神社 上社・下社 ①
神社には上社(かみしゃ)と下社(しもしゃ)、あるいは上の宮と下の宮など二社に分かれる「二社制」が多くみられる。上社、中社(なかしゃ)、下社の三社に分かれる「三社制」もある。
上社と下社はその位置関係から、上手のものを上社、低地のものを下社と呼ぶことが多い。また、本宮、本社から見て深奥部にある社は奥社(おくしゃ)、奥宮(おくのみや)、奥院(おくいん)、山宮(やまみや)、人里近い社は前宮(まえみや)、里宮(さとみや)、口宮(くちのみや)などと呼ばれ、僻遠地の元宮(もとみや)に対し集落近郊に新たに建てられたものを新宮(しんぐう)とも呼ぶ。
これらの上下社では祭神が異なる場合もあるが、一方がもう一方の若宮であったり、本宮の配偶神を祀るケースもある。
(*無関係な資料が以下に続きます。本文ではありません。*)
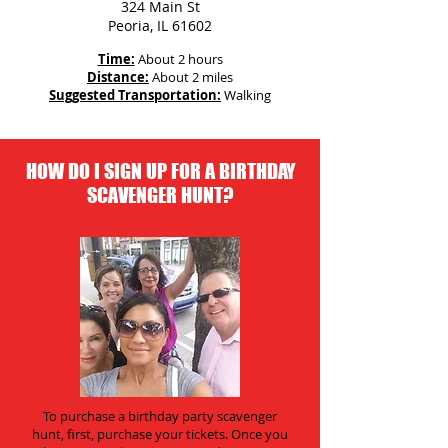
324 Main St
Peoria, IL 61602
Time:
About 2 hours
Distance:
About 2 miles
Suggested Transportation:
Walking
HOW DO I SIGN UP FOR A BIRTHDAY
SCAVENGER HUNT?
To purchase a birthday party scavenger
hunt, first, purchase your tickets. Once you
これらの起源は不詳だが山奥に埋葬墓、都邑近郊に礼拝墓を設ける「両墓制」と関係があるとする説もある。また、山岳そのものをご神体として、その山麓に遙拝施設を建てたものを里宮の起源とし、神霊降臨の思想から山頂にもう1社を建て分祀したものを山宮の起源とする説もある。